For the first nine months of the year, it recorded a 15 percent rise in net profit to HK$9.86 billion.
"HKEX had a strong first nine months of 2021, despite a turbulent macro backdrop," said Nicolas Aguzin, the exchange's chief executive, in a statement.
Investment sentiment was clouded as China's scrutiny over everything from technology to online tutors and real estate spurred a selloff that at its extreme wiped more than US$1 trillion (HK$7.8 trillion) from the value of Chinese stocks globally.
To that end, the amount raised in HK IPOs slid 40 percent in the quarter from a year earlier, though the bourse said that it raised a record HK$286 billion in the first nine months. Trading, clearing and settlement, data and overall listing fees all climbed.
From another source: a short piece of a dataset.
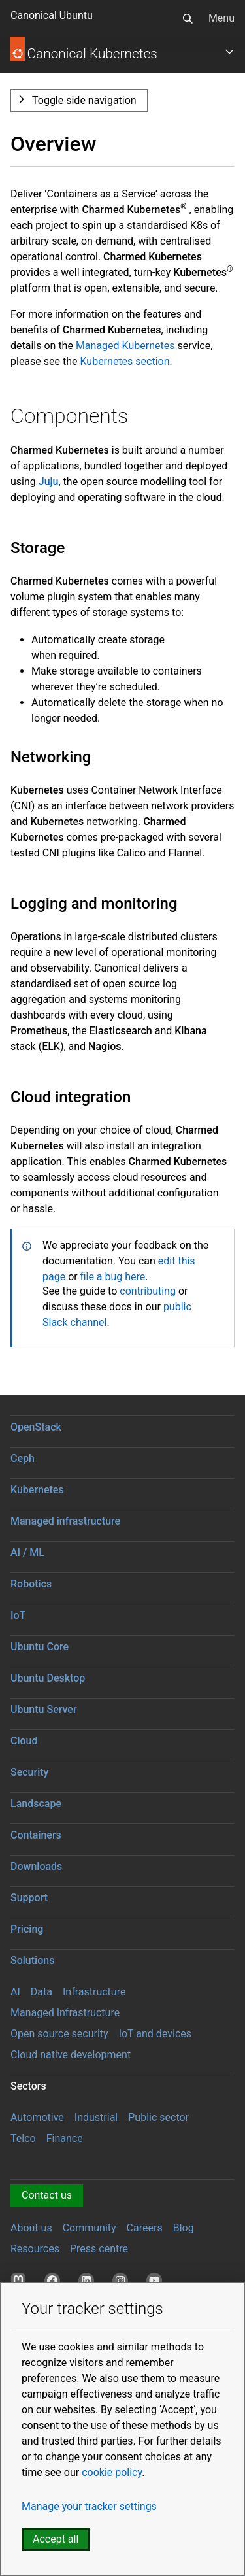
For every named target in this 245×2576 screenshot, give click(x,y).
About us (31, 2228)
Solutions (32, 1960)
But, Augzin said in an online conference that the bourse had over 200 IPO applications on the main board at the end of the third quarter, one of the highest levels ever.
Meanwhile, the exchange's introduction of MSCI A50 futures, a long-awaited alternative for hedging Chinese stocks versus rival Singapore, may boost earnings prospects. Credit Suisse estimated that HKEX's new product will contribute about 2 percent to its total revenue by 2023, as historically a new contract takes six to 12 months to build up liquidity.
Hong Kong shares closed lower yesterday, dragged down by technology and healthcare firms. The Hang Seng Index fell 1.6 percent to 25,628.74 points, while the Hang Seng Tech Index closed 3.19 percent lower at 6,441.62 points.